Three congruent isosceles triangles $DAO$, $AOB$ and $OBC$ have $AD=AO=OB=BC=10$ and $AB=DO=OC=12$. These triangles are arranged to form trapezoid $ABCD$, as shown. Point $P$ is on side $AB$ so that $OP$ is perpendicular to $AB$.

Point $X$ is the midpoint of $AD$ and point $Y$ is the midpoint of $BC$. When $X$ and $Y$ are joined, the trapezoid is divided into two smaller trapezoids. The ratio of the area of trapezoid $ABYX$ to the area of trapezoid $XYCD$ in simplified form is $p:q$. Find $p+q$.

Answer 1

p+q = 12

Explanation:

Let's draw the diagram obtained from the given information. Find attached the diagram.

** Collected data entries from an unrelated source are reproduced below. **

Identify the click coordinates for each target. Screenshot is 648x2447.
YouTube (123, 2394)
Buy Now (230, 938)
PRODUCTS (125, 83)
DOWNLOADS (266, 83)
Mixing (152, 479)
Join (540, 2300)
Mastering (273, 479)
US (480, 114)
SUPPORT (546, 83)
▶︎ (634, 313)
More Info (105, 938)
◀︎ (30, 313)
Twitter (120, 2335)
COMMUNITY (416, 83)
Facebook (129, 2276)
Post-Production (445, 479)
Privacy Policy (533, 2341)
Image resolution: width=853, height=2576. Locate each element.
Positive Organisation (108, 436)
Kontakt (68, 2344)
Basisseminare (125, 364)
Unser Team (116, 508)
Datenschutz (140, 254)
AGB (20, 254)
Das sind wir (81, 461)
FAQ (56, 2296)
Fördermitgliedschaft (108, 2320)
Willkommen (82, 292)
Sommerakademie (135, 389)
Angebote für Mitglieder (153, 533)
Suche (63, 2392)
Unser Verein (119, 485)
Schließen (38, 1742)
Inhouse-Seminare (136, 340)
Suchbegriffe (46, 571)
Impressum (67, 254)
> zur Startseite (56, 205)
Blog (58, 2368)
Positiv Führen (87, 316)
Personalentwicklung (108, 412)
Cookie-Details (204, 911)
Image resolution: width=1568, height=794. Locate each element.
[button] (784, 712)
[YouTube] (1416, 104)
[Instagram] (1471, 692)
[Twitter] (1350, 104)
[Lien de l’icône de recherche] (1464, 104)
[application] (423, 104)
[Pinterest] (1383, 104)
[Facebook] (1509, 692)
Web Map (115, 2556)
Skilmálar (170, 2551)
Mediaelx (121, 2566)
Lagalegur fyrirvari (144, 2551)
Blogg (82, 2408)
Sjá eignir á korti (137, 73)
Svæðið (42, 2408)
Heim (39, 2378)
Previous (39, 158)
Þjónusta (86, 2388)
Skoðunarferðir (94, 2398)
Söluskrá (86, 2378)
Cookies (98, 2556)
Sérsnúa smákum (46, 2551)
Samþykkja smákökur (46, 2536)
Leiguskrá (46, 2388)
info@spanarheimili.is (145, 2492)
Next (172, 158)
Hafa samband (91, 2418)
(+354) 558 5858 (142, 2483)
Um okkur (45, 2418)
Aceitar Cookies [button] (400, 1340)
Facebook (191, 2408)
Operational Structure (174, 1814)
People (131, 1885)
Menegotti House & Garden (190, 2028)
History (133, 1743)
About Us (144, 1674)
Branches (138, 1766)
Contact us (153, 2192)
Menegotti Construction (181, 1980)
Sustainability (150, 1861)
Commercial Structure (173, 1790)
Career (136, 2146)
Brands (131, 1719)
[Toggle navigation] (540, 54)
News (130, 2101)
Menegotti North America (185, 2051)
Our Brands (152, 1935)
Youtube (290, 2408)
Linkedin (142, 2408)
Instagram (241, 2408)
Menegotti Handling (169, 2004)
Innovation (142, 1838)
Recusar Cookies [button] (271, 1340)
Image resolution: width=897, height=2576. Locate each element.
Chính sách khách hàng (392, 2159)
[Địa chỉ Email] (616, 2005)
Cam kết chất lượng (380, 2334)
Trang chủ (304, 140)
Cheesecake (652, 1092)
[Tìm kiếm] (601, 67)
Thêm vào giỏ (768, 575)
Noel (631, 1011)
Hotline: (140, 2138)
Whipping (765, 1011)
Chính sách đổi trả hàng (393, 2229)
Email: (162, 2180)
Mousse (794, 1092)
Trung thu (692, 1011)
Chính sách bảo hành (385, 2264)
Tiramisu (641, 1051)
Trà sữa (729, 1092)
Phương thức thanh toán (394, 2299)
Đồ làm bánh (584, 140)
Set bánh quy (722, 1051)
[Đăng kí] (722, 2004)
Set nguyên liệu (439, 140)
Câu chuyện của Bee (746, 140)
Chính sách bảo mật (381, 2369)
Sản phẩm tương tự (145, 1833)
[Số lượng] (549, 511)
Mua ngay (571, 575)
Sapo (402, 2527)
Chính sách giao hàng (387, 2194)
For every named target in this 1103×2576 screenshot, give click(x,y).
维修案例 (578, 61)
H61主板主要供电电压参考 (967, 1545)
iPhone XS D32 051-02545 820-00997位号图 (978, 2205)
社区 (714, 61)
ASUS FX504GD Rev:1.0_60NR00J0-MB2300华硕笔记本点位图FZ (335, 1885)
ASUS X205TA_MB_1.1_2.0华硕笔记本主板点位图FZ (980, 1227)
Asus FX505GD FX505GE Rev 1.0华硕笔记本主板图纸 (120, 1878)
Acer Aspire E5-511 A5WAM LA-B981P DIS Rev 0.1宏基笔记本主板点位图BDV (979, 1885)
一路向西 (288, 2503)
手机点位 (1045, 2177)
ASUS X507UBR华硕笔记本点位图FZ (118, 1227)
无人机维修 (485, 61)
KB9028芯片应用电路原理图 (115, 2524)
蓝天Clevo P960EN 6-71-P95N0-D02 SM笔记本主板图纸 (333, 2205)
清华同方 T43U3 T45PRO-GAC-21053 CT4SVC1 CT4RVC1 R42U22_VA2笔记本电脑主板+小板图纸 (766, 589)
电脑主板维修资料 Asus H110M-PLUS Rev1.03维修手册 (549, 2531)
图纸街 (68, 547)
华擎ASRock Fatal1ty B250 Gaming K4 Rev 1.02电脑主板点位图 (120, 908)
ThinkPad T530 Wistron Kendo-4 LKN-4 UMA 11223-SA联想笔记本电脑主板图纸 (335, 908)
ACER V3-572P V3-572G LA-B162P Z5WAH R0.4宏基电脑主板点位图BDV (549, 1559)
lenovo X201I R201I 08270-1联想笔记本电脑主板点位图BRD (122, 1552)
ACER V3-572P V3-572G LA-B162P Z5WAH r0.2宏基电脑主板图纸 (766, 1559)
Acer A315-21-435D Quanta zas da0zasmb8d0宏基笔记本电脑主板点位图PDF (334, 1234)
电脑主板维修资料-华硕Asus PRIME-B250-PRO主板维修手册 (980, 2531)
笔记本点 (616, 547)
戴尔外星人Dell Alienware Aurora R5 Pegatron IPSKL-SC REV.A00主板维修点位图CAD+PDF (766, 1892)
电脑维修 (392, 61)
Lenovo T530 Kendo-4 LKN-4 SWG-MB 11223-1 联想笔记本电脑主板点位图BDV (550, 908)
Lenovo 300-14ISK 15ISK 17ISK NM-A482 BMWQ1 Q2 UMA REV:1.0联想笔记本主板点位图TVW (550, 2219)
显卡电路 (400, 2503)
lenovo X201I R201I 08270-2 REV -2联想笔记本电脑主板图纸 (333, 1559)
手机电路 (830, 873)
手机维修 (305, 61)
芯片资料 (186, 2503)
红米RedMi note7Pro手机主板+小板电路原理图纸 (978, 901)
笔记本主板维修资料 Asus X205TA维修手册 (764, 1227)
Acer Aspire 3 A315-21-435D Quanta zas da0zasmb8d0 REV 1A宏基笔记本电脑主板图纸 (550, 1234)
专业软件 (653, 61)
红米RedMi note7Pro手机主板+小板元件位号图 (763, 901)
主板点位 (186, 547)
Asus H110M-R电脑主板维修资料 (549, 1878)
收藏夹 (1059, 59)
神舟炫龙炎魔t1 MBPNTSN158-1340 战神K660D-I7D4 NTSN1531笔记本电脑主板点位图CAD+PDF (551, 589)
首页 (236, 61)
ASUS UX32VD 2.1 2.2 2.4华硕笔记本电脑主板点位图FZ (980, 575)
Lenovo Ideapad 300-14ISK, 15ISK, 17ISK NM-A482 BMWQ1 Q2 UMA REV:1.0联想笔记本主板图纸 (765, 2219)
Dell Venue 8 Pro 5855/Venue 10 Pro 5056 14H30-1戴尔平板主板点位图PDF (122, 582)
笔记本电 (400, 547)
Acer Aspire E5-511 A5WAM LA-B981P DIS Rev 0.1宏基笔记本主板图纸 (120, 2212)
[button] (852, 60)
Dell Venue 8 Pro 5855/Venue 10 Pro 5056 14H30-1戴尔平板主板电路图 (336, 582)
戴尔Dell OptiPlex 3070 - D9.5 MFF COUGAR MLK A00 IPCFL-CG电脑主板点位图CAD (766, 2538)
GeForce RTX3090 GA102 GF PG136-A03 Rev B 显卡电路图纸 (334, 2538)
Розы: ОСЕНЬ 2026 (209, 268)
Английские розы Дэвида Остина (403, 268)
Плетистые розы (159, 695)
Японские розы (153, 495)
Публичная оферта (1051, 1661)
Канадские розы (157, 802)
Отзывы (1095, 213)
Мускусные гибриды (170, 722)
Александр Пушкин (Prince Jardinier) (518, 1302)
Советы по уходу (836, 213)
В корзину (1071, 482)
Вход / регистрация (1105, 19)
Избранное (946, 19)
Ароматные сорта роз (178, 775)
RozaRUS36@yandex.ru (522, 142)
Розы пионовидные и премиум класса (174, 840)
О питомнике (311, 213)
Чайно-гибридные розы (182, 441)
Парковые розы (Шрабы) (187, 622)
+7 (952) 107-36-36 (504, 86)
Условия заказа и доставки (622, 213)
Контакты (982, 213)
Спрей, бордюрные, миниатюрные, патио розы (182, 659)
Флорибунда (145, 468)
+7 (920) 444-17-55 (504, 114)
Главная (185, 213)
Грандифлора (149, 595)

When X and Y divides the line AD and line BY into half respectively, the diagram splits into two trapezoid.

See attachment for diagram.

Ratio of area ABYX to XYCD = p:q

p+q = ?

Area of trapezoid = ½(base 1 + base 2)height

For trapezoid ABYX:

Base 1 = AB = 12, Base 2 = XY

Using Pythagoras theorem to find height of ∆AOB

AO² = AP² + PO²

PO² = (10²-6²) = (100-36)

PO = √64 = 8

height of trapezoid ABYX =h = ½ PO

= 8÷2 = 4

base of triangles in trapezoid ABYX:

base² = 5² -4² = (25-16)

base = √9 = 3

XY = 12+3+3 = 18

Area of trapezoid ABYX = ½(AB + XY)height

= ½(12+18)×4

= ½(120) = 60

Area of trapezoid XYDC = ½(XY + DC)height

Height of both trapezoid = ½ PO = 4

base of triangles in trapezoid XYCD = 3

DC = 3+18+3 = 24

= ½(18+24)×4

= ½(168) = 84

Ratio of both areas

p:q = 60: 84

p:q = 5:7

p+q = 5+7

p+q = 12